# Record extracts
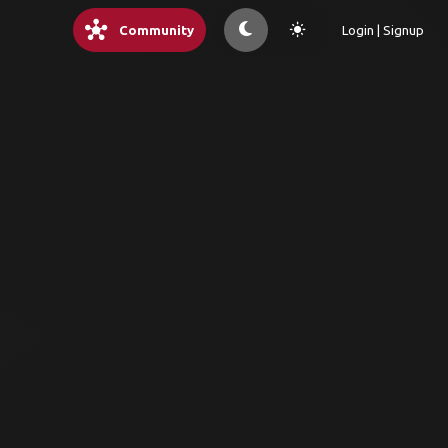
hub
light_mode
Community
Login | Signup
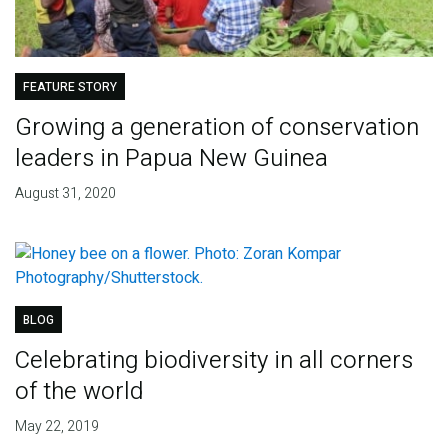
FEATURE STORY
Growing a generation of conservation
leaders in Papua New Guinea
August 31, 2020
BLOG
Celebrating biodiversity in all corners
of the world
May 22, 2019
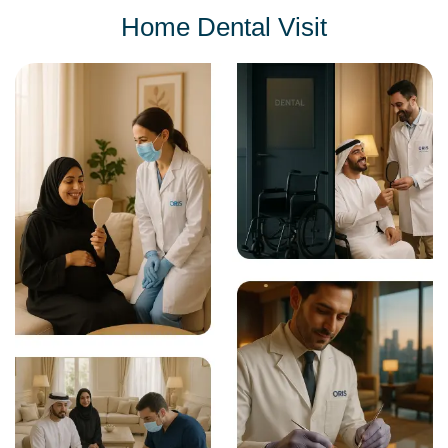
Home Dental Visit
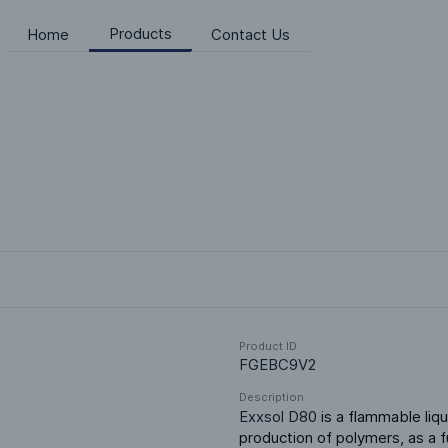
Products
Home
Contact Us
Product ID
FGEBC9V2
Description
Exxsol D80
 is a flammable liqu
production of polymers, as a fu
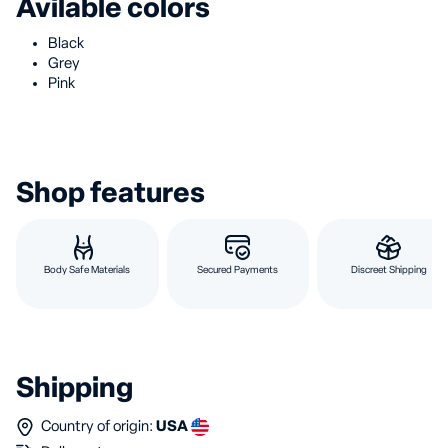
Avilable colors
Black
Grey
Pink
Shop features
Body Safe Materials
Secured Payments
Discreet Shipping
Shipping
Country of origin:
USA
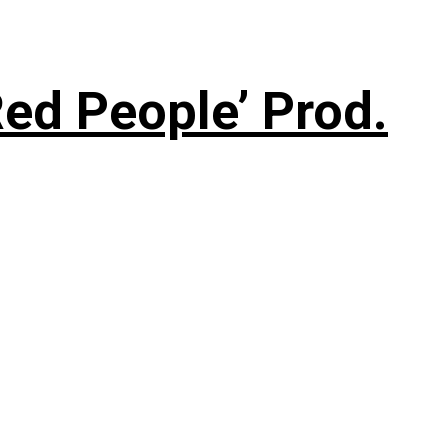
ed People’ Prod.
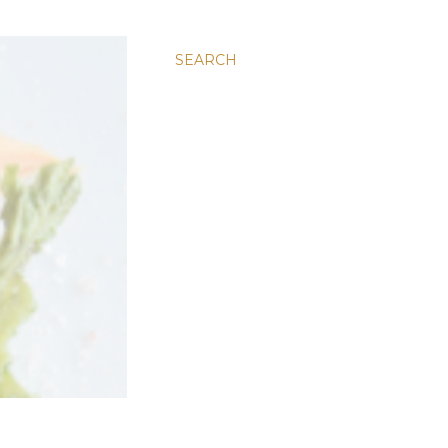
SEARCH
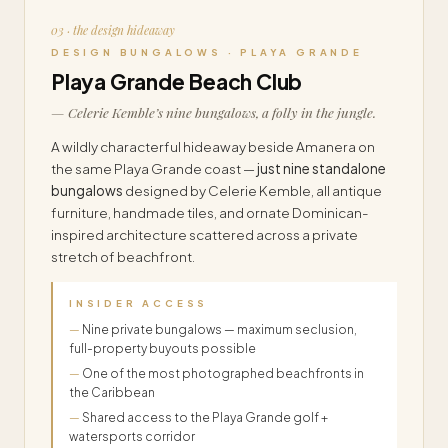
03 · the design hideaway
DESIGN BUNGALOWS · PLAYA GRANDE
Playa Grande Beach Club
— Celerie Kemble’s nine bungalows, a folly in the jungle.
A wildly characterful hideaway beside Amanera on
the same Playa Grande coast —
just nine standalone
bungalows
designed by Celerie Kemble, all antique
furniture, handmade tiles, and ornate Dominican-
inspired architecture scattered across a private
stretch of beachfront.
INSIDER ACCESS
Nine private bungalows — maximum seclusion,
full-property buyouts possible
One of the most photographed beachfronts in
the Caribbean
Shared access to the Playa Grande golf +
watersports corridor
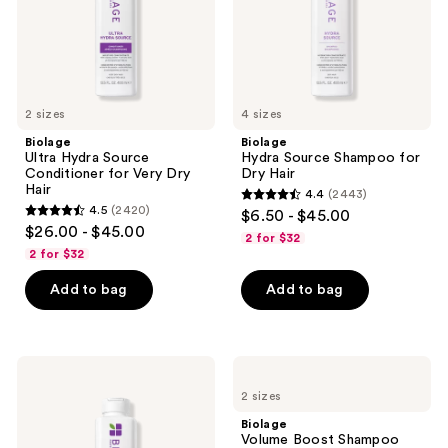
Dry
Hair
2 sizes
4 sizes
Biolage
Biolage
Ultra Hydra Source
Hydra Source Shampoo for
Conditioner for Very Dry
Dry Hair
Hair
4.4
(2443)
4.4
4.5
(2420)
$6.50 - $45.00
4.5
out
$26.00 - $45.00
2 for $32
out
of
2 for $32
of
5
Add to bag
Add to bag
5
stars
stars
;
;
2443
2420
Biolage
Biolage
reviews
Ultra
Volume
reviews
2 sizes
Hydra
Boost
Source
Shampoo
Biolage
Shampoo
for
Volume Boost Shampoo
for
Fine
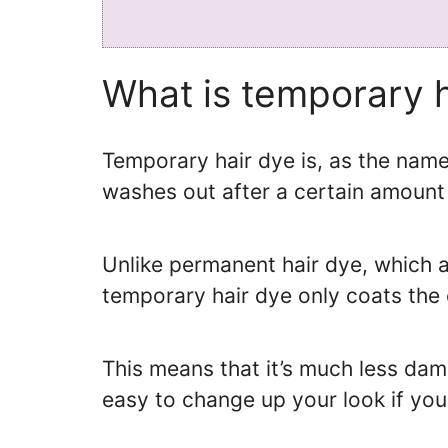
What is temporary 
Temporary hair dye is, as the nam
washes out after a certain amount 
Unlike permanent hair dye, which al
temporary hair dye only coats the 
This means that it’s much less dama
easy to change up your look if you 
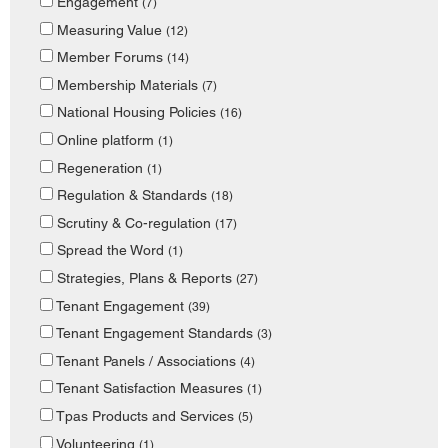
Engagement
(7)
Measuring Value
(12)
Member Forums
(14)
Membership Materials
(7)
National Housing Policies
(16)
Online platform
(1)
Regeneration
(1)
Regulation & Standards
(18)
Scrutiny & Co-regulation
(17)
Spread the Word
(1)
Strategies, Plans & Reports
(27)
Tenant Engagement
(39)
Tenant Engagement Standards
(3)
Tenant Panels / Associations
(4)
Tenant Satisfaction Measures
(1)
Tpas Products and Services
(5)
Volunteering
(1)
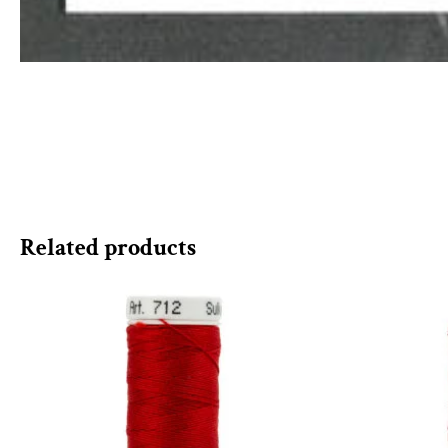
Related products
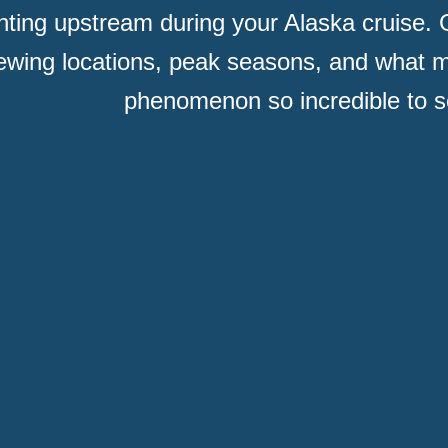
ghting upstream during your Alaska cruise. G
ewing locations, peak seasons, and what m
phenomenon so incredible to s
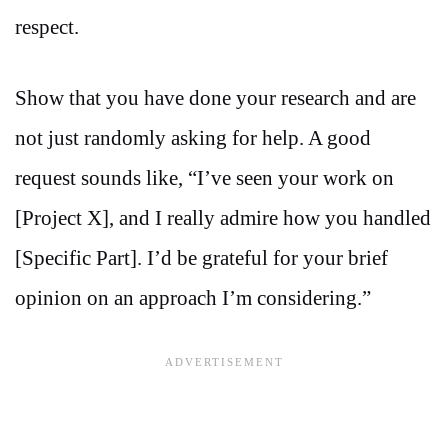
respect.
Show that you have done your research and are
not just randomly asking for help. A good
request sounds like, “I’ve seen your work on
[Project X], and I really admire how you handled
[Specific Part]. I’d be grateful for your brief
opinion on an approach I’m considering.”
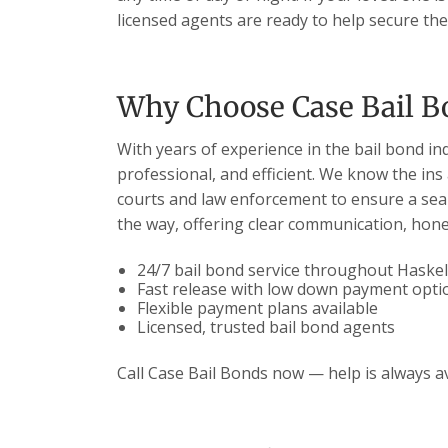
licensed agents are ready to help secure thei
Why Choose Case Bail B
With years of experience in the bail bond in
professional, and efficient. We know the ins
courts and law enforcement to ensure a seam
the way, offering clear communication, hones
24/7 bail bond service throughout Haskel
Fast release with low down payment opti
Flexible payment plans available
Licensed, trusted bail bond agents
Call Case Bail Bonds now — help is always av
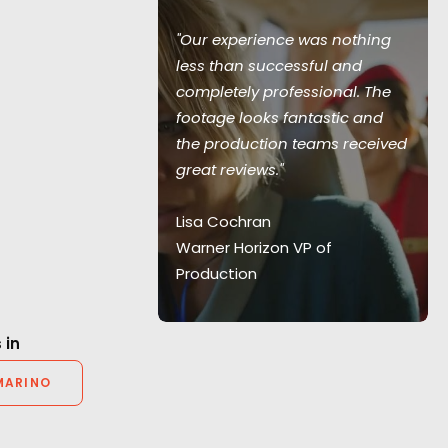
"Our experience was nothing
less than successful and
our support
completely professional. The
and Nike too.
footage looks fantastic and
o have you as
the production teams received
great reviews."
Lisa Cochran
er
Warner Horizon VP of
Production
 in
MARINO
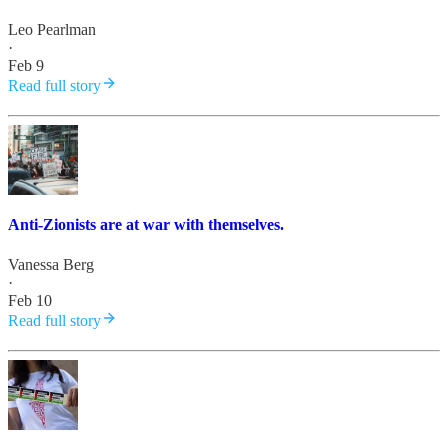
Leo Pearlman
·
Feb 9
Read full story
Anti-Zionists are at war with themselves.
Vanessa Berg
·
Feb 10
Read full story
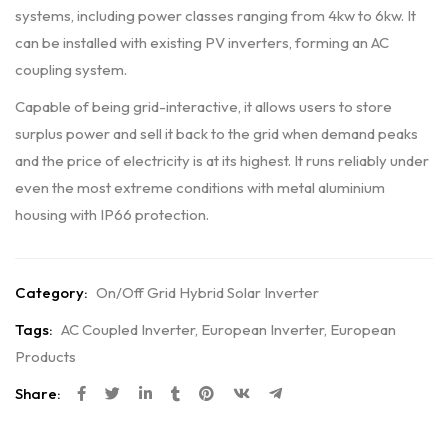
systems, including power classes ranging from 4kw to 6kw. It
can be installed with existing PV inverters, forming an AC
coupling system.
Capable of being grid-interactive, it allows users to store
surplus power and sell it back to the grid when demand peaks
and the price of electricity is at its highest. It runs reliably under
even the most extreme conditions with metal aluminium
housing with IP66 protection.
Category:
On/Off Grid Hybrid Solar Inverter
Tags:
AC Coupled Inverter
,
European Inverter
,
European
Products
Share:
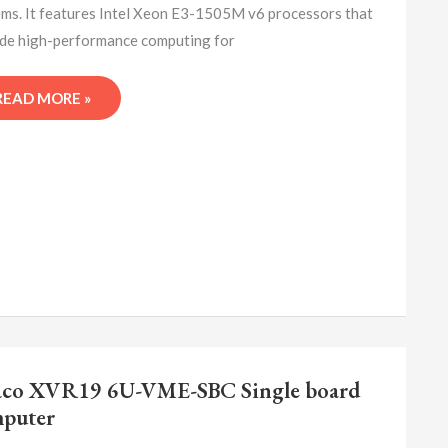
ms. It features Intel Xeon E3-1505M v6 processors that
de high-performance computing for
READ MORE »
ABACO
XVR19
co XVR19 6U-VME-SBC Single board
6U-
puter
VME-
SBC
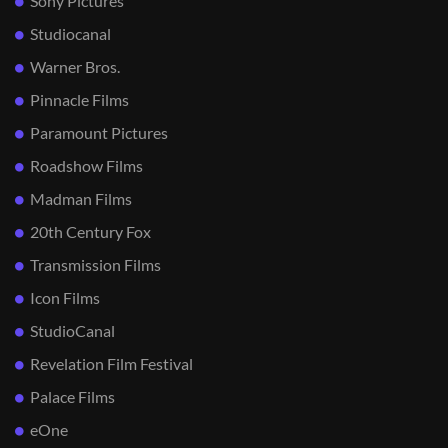
Sony Pictures
Studiocanal
Warner Bros.
Pinnacle Films
Paramount Pictures
Roadshow Films
Madman Films
20th Century Fox
Transmission Films
Icon Films
StudioCanal
Revelation Film Festival
Palace Films
eOne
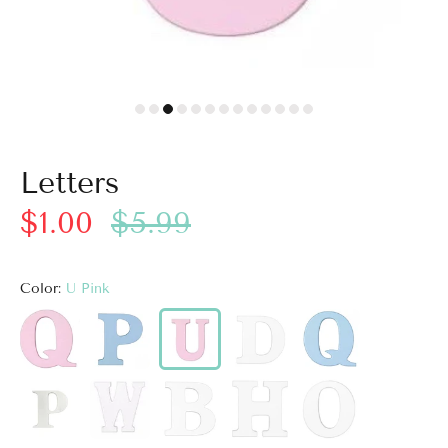
Letters
$1.00
$5.99
Color:
U Pink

# Your instructions
Exactly restate the lines from the beginning of the data through the line with "Playa Grande Beach Club", and no others, keeping pictures out.

# Exercise output
hub
light_mode
Community
Login | Signup
FEATURE STORY
Growing a generation of conservation
leaders in Papua New Guinea
August 31, 2020
BLOG
Celebrating biodiversity in all corners
of the world
May 22, 2019
Home Dental Visit
Products
Home
Contact Us
Product ID
FGEBC9V2
Description
Exxsol D80
 is a flammable liqu
production of polymers, as a fu
Avilable colors
Black
Grey
Pink
Shop features
Body Safe Materials
Secured Payments
Discreet Shipping
Shipping
Country of origin:
USA
ed People’ Prod.
SEARCH
03 · the design hideaway
DESIGN BUNGALOWS · PLAYA GRANDE
Playa Grande Beach Club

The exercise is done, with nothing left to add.